EXERCISE INPUT
· · · · · · ·
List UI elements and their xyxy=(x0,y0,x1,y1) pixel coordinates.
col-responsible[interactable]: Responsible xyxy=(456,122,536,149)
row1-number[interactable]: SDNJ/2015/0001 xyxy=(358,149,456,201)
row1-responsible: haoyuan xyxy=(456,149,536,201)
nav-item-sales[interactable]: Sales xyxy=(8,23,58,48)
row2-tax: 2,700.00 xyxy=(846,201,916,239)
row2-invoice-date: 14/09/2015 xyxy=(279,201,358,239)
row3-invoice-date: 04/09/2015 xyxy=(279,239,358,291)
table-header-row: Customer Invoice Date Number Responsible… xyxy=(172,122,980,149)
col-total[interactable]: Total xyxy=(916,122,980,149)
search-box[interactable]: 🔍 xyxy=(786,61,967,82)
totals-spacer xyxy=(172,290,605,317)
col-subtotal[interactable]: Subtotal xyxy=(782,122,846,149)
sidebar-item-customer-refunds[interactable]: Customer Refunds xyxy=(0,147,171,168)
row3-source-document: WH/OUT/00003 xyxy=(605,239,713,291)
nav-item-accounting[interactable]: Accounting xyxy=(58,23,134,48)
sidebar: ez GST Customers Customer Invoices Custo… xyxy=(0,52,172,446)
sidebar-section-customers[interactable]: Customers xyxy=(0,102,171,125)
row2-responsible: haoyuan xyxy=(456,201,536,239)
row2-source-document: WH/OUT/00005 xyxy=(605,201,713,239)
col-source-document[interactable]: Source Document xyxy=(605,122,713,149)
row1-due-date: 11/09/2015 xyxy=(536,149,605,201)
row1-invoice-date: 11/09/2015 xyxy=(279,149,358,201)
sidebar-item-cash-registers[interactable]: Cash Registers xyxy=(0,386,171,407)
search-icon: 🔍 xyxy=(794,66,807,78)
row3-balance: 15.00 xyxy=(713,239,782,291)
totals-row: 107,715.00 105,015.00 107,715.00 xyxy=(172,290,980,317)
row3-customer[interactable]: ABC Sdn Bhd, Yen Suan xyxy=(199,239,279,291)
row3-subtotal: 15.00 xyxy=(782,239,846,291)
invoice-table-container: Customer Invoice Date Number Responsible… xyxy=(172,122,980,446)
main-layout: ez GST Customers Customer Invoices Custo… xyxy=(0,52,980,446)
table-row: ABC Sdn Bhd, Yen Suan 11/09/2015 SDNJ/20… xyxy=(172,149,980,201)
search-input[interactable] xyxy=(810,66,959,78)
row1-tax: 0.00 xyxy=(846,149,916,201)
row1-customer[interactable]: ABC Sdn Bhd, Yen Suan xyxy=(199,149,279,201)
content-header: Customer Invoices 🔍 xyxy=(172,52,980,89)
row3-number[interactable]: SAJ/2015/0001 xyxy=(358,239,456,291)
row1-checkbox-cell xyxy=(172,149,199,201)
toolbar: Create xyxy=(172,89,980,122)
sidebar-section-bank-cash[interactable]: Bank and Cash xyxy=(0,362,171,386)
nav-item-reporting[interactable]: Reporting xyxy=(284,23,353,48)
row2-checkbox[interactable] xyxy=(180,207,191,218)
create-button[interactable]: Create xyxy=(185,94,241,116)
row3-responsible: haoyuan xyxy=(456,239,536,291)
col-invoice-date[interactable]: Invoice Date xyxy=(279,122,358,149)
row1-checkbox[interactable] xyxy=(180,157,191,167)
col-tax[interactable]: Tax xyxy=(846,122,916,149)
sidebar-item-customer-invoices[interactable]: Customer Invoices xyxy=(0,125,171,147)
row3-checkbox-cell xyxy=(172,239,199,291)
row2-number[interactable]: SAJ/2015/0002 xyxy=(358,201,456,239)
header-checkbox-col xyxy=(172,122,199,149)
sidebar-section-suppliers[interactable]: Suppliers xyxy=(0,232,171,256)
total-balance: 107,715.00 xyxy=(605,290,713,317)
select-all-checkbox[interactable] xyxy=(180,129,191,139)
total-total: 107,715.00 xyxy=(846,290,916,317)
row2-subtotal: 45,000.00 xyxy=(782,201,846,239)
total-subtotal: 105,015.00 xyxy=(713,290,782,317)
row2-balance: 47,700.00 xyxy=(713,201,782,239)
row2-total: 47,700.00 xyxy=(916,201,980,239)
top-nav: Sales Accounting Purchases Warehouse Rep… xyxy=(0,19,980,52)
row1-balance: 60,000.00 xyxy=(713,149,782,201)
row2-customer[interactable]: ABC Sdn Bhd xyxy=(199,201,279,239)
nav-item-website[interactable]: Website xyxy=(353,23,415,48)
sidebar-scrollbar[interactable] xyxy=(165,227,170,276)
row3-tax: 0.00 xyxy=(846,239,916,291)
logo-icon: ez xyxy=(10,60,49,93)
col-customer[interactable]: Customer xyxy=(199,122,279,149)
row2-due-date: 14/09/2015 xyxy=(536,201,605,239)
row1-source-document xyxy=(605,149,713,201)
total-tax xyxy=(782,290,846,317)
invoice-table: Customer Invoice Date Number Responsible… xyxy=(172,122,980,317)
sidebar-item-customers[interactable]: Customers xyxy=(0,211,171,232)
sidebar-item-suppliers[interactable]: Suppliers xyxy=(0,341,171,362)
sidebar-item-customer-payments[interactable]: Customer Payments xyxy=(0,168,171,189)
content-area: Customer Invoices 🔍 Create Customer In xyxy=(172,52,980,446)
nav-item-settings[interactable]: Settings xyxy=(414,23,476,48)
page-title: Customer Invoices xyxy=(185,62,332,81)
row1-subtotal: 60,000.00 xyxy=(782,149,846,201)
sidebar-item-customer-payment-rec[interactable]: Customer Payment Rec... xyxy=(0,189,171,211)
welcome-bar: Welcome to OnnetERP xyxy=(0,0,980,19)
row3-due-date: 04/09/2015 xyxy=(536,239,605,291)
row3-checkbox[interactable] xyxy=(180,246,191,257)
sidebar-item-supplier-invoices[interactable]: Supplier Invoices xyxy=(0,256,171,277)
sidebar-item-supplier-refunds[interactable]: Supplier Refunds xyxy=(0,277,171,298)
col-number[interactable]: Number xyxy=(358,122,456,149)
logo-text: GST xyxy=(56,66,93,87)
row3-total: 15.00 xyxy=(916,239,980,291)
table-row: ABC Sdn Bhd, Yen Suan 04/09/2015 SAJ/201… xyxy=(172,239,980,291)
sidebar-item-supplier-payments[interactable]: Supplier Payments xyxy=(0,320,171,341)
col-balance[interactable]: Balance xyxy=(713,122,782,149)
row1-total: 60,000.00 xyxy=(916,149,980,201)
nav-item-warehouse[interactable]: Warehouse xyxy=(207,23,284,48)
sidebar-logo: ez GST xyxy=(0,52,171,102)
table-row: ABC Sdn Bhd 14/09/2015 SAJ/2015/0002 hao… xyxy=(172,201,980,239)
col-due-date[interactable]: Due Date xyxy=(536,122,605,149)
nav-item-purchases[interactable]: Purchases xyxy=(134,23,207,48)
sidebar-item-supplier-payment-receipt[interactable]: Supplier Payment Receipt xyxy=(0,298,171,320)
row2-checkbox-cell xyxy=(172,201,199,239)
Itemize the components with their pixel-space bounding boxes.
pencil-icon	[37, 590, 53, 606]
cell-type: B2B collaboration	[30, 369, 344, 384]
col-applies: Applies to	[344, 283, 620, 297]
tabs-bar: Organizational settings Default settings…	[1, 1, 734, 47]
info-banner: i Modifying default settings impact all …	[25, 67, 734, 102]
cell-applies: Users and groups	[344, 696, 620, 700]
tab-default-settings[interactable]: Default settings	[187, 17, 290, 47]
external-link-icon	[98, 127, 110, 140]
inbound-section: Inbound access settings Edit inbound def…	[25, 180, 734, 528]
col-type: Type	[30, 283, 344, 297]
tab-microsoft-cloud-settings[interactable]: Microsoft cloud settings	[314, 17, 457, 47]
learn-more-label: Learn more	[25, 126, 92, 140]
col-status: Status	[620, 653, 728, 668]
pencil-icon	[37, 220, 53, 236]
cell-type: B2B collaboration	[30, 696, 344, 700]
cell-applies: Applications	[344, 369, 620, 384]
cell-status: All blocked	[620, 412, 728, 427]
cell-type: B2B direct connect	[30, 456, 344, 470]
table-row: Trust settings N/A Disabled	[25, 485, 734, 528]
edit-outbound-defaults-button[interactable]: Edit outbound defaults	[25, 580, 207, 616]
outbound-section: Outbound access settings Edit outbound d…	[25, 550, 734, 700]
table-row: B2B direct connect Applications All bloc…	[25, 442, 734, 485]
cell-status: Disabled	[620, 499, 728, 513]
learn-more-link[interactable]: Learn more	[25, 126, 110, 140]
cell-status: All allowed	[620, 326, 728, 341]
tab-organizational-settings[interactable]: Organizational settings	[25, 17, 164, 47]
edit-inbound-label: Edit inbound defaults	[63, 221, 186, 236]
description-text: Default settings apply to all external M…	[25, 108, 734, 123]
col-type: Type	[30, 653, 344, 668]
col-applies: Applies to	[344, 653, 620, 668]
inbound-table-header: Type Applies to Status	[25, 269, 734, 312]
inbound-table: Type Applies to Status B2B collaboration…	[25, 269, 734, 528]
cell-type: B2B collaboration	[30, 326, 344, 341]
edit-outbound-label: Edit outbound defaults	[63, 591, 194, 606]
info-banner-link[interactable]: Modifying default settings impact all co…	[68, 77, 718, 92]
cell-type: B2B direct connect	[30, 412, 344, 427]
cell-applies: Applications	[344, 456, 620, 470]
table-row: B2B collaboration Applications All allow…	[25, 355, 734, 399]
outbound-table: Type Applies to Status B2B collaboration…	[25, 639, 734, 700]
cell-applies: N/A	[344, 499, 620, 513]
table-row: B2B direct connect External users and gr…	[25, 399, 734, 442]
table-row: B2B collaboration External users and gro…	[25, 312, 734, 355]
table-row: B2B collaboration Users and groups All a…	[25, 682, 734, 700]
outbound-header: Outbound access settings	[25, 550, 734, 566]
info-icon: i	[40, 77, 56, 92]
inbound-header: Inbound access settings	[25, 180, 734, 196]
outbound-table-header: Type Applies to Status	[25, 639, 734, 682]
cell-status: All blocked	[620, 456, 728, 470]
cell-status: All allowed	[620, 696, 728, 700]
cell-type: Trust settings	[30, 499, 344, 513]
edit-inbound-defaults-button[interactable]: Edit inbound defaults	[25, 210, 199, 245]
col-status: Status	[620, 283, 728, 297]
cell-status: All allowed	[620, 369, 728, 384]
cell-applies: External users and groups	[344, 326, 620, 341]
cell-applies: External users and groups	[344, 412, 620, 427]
· · · · · · ·
TASK ITEM
Now copy each line of the entries that mentions "pencil".

YOUR SOLUTION
pencil-icon	[37, 590, 53, 606]
pencil-icon	[37, 220, 53, 236]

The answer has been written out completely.